- _Directions_:
An exact transcription is needed of the lines below from the one with "wissen. Sie verbindet elegante Leistung mit" through the one with "Zübeyde Hanım Mahallesi Kazım Karabekir", with no other lines and no pictures.
■ ■ ■ ■ ■ ■ ■
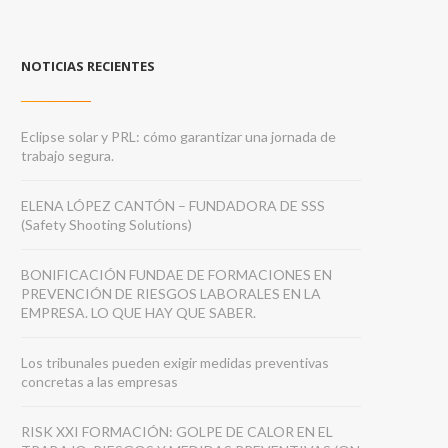
NOTICIAS RECIENTES
Eclipse solar y PRL: cómo garantizar una jornada de
trabajo segura.
ELENA LÓPEZ CANTÓN – FUNDADORA DE SSS
(Safety Shooting Solutions)
BONIFICACIÓN FUNDAE DE FORMACIONES EN
PREVENCIÓN DE RIESGOS LABORALES EN LA
EMPRESA. LO QUE HAY QUE SABER.
Los tribunales pueden exigir medidas preventivas
concretas a las empresas
RISK XXI FORMACIÓN: GOLPE DE CALOR EN EL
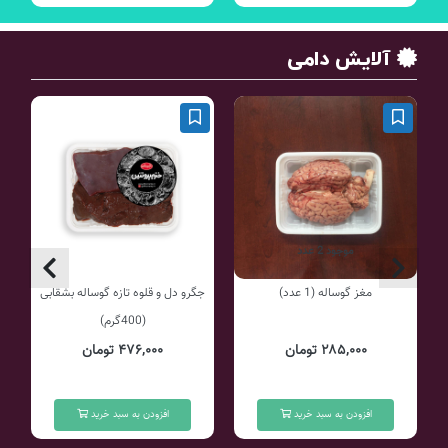
آلایش دامی
موجود 2 عدد
مغز گوساله (1 عدد)
جگرو دل و قلوه تازه گوساله بشقابی
(400گرم)
۲۸۵,۰۰۰ تومان
۴۷۶,۰۰۰ تومان
افزودن به سبد خرید
افزودن به سبد خرید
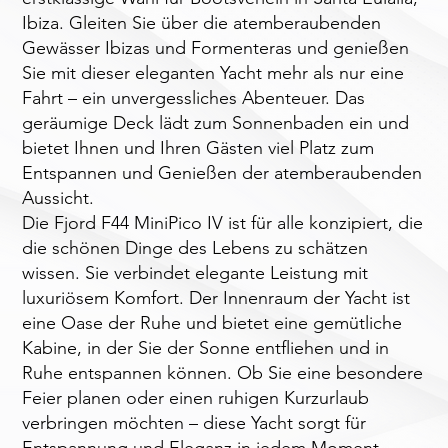
Ibiza. Gleiten Sie über die atemberaubenden
Gewässer Ibizas und Formenteras und genießen
Sie mit dieser eleganten Yacht mehr als nur eine
Fahrt – ein unvergessliches Abenteuer. Das
geräumige Deck lädt zum Sonnenbaden ein und
bietet Ihnen und Ihren Gästen viel Platz zum
Entspannen und Genießen der atemberaubenden
Aussicht.
Die Fjord F44 MiniPico IV ist für alle konzipiert, die
die schönen Dinge des Lebens zu schätzen
wissen. Sie verbindet elegante Leistung mit
luxuriösem Komfort. Der Innenraum der Yacht ist
eine Oase der Ruhe und bietet eine gemütliche
Kabine, in der Sie der Sonne entfliehen und in
Ruhe entspannen können. Ob Sie eine besondere
Feier planen oder einen ruhigen Kurzurlaub
verbringen möchten – diese Yacht sorgt für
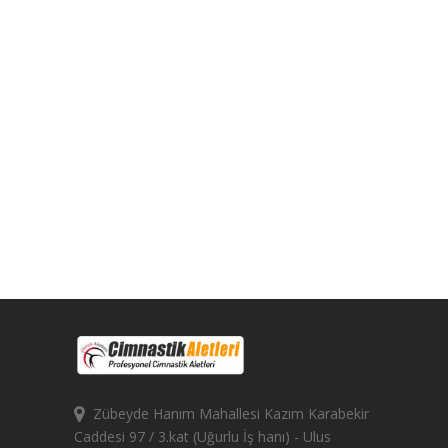
Zübeyde Hanım Mahallesi Kazım Karabekir
Caddesi 97 / 3.kat (Uğurlu İş hanı) - Ulus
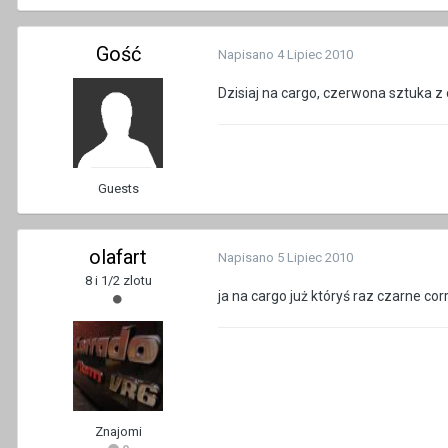
Gość
Napisano
4 Lipiec 2010
Dzisiaj na cargo, czerwona sztuka 
Guests
olafart
Napisano
5 Lipiec 2010
8 i 1/2 zlotu
ja na cargo już któryś raz czarne cor
Znajomi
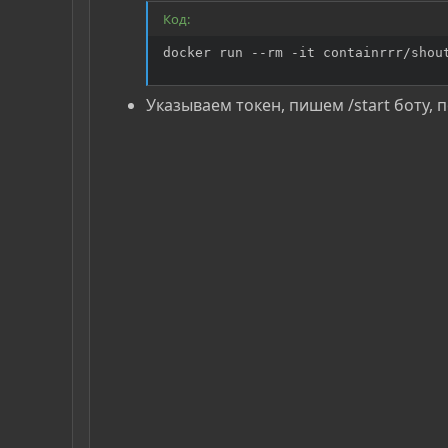
Код:
docker run --rm -it containrrr/shou
Указываем токен, пишем /start боту, 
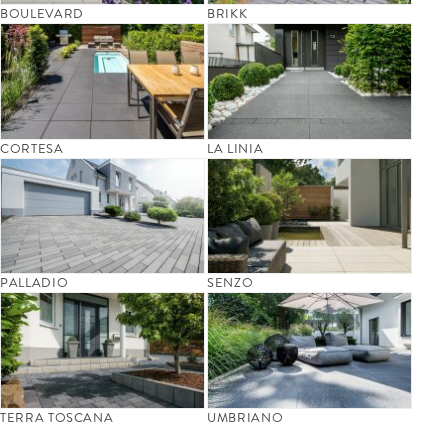
BOULEVARD
BRIKK
CORTESA
LA LINIA
PALLADIO
SENZO
TERRA TOSCANA
UMBRIANO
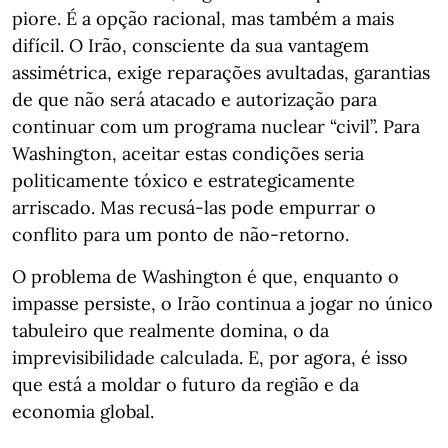
piore. É a opção racional, mas também a mais
difícil. O Irão, consciente da sua vantagem
assimétrica, exige reparações avultadas, garantias
de que não será atacado e autorização para
continuar com um programa nuclear “civil”. Para
Washington, aceitar estas condições seria
politicamente tóxico e estrategicamente
arriscado. Mas recusá-las pode empurrar o
conflito para um ponto de não-retorno.
O problema de Washington é que, enquanto o
impasse persiste, o Irão continua a jogar no único
tabuleiro que realmente domina, o da
imprevisibilidade calculada. E, por agora, é isso
que está a moldar o futuro da região e da
economia global.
■ ■ ■ ■ ■ ■ ■
- _Result_:
wissen. Sie verbindet elegante Leistung mit
luxuriösem Komfort. Der Innenraum der Yacht ist
eine Oase der Ruhe und bietet eine gemütliche
Kabine, in der Sie der Sonne entfliehen und in
Ruhe entspannen können. Ob Sie eine besondere
Feier planen oder einen ruhigen Kurzurlaub
verbringen möchten – diese Yacht sorgt für
Zübeyde Hanım Mahallesi Kazım Karabekir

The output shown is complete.